TASK STATEMENT
Single out the lines of the material that contain "rings" and copy them.

EXTRACTED MATERIAL
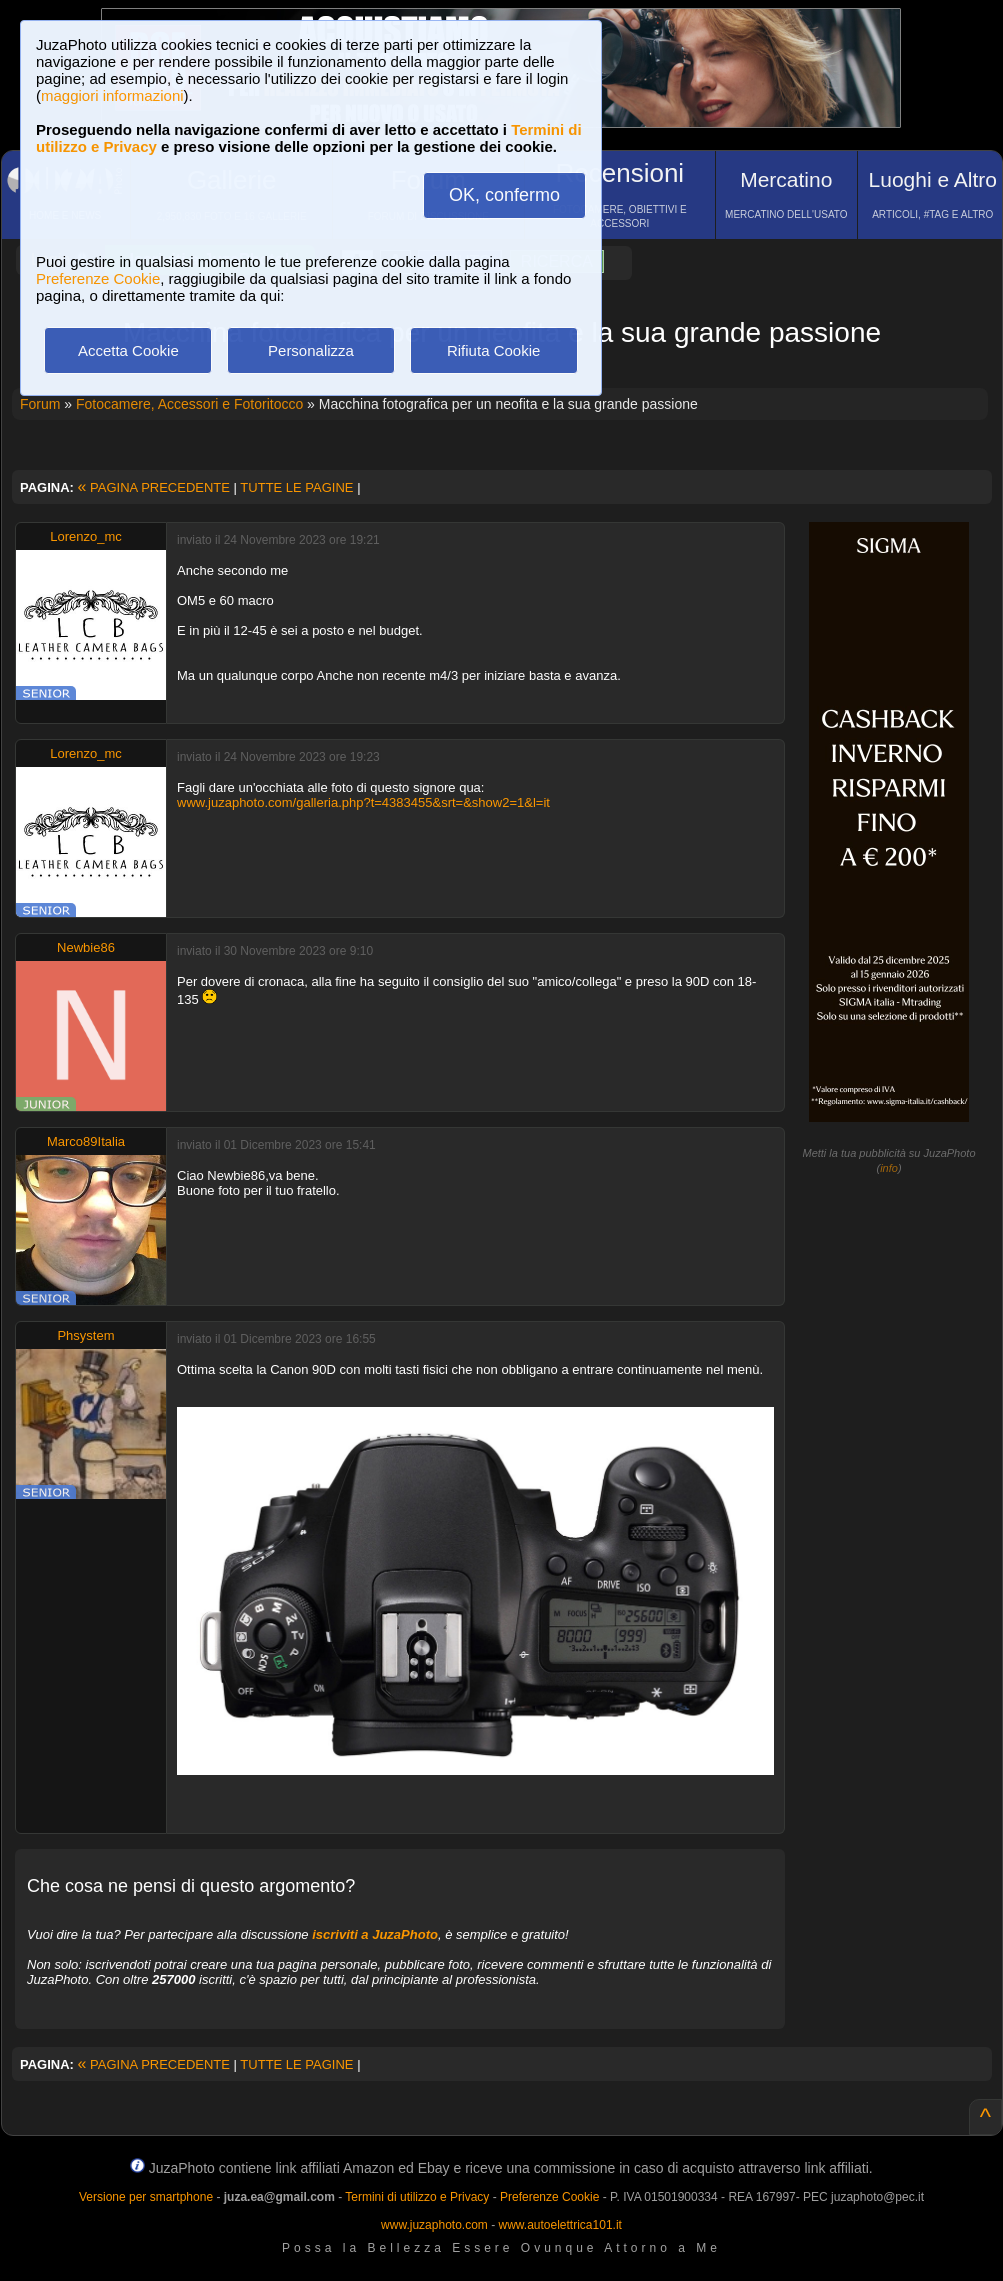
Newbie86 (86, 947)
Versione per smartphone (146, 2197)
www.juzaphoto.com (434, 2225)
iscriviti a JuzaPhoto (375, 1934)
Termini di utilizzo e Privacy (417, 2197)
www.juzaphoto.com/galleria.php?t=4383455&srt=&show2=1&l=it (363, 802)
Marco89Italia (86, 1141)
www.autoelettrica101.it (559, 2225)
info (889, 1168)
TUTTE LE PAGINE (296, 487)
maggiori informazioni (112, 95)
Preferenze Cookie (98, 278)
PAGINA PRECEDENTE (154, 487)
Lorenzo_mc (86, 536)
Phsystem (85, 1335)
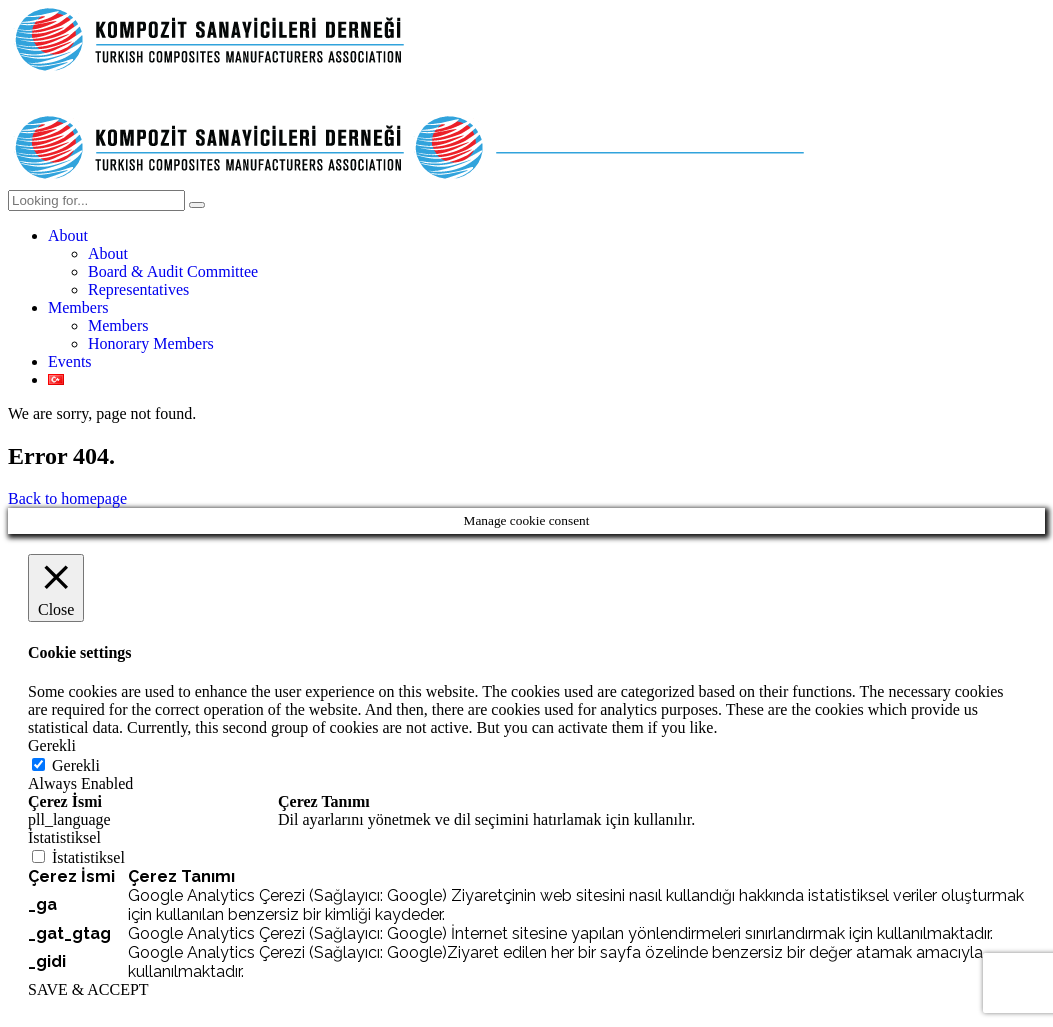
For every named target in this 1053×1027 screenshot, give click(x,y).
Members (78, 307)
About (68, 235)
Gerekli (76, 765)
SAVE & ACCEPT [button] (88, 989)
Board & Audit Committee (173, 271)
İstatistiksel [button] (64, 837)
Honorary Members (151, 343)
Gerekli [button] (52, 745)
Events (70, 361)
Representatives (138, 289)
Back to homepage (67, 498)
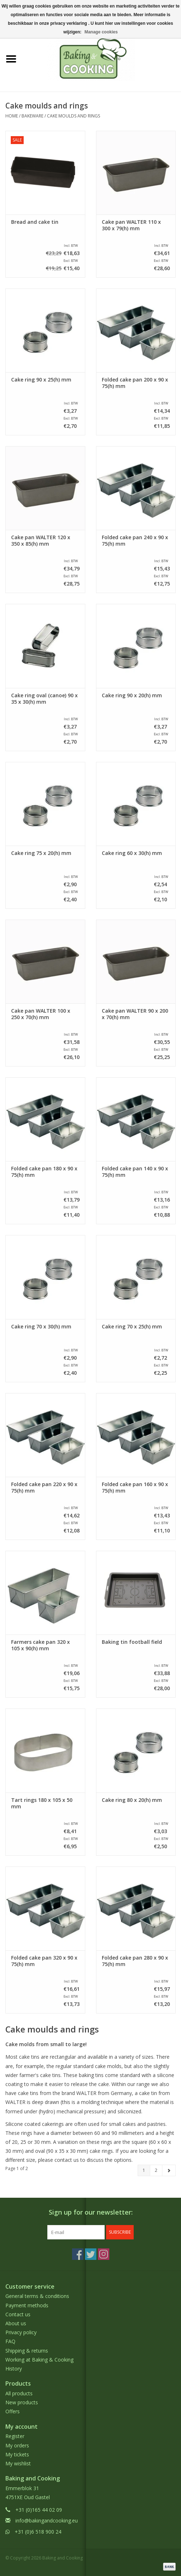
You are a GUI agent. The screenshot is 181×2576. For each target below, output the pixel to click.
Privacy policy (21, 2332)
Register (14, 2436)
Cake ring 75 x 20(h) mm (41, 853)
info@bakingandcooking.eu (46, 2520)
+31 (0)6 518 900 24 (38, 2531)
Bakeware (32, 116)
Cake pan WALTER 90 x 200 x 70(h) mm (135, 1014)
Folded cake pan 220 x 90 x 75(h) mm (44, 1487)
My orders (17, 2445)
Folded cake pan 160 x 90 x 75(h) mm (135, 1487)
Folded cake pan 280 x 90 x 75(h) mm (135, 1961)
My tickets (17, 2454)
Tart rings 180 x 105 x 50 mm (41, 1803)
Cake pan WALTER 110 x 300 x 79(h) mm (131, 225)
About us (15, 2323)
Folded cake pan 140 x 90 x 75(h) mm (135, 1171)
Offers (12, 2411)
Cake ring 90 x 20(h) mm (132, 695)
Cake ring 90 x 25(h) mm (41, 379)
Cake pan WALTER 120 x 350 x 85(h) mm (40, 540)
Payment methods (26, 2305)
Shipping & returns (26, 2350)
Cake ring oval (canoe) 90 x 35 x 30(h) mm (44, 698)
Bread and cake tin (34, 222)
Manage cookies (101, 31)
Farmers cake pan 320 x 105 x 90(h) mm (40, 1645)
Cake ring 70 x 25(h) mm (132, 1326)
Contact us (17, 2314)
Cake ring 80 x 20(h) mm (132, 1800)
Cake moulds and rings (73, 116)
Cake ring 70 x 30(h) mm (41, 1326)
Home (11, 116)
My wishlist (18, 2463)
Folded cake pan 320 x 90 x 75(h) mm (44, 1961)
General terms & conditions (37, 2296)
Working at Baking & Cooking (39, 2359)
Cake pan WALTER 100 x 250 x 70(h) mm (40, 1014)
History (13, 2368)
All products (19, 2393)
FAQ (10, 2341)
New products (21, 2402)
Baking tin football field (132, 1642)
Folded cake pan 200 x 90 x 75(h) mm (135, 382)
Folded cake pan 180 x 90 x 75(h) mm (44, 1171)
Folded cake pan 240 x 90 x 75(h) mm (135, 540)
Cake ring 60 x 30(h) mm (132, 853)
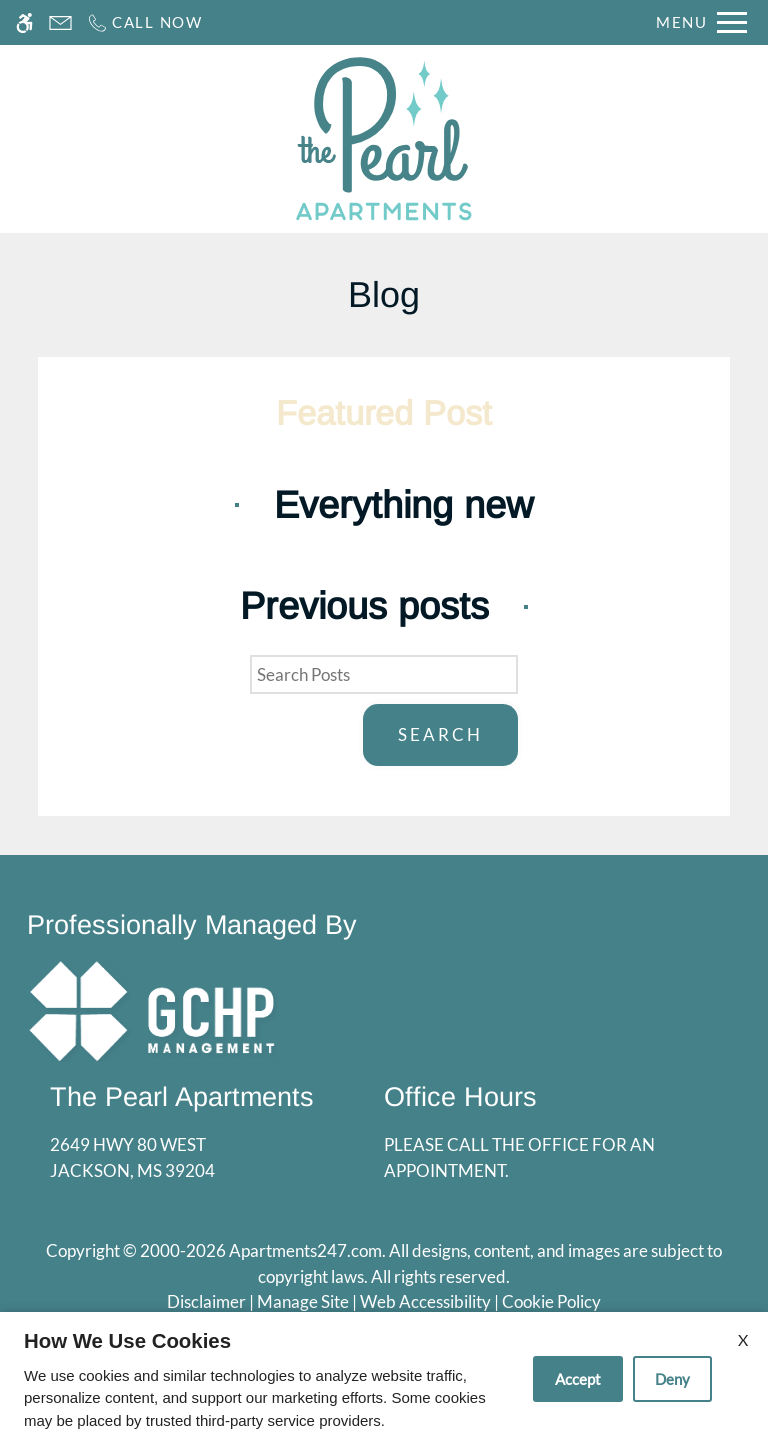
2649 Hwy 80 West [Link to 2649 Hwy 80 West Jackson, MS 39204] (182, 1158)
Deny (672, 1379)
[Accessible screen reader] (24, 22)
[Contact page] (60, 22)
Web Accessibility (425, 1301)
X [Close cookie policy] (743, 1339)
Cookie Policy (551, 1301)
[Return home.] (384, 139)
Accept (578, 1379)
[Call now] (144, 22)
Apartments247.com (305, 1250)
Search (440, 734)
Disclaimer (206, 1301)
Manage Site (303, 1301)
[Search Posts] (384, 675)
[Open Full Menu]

RESULT OF THE TASK
Tart rings 180 x 105 x 50 mm (41, 1803)
Cake moulds and rings (73, 116)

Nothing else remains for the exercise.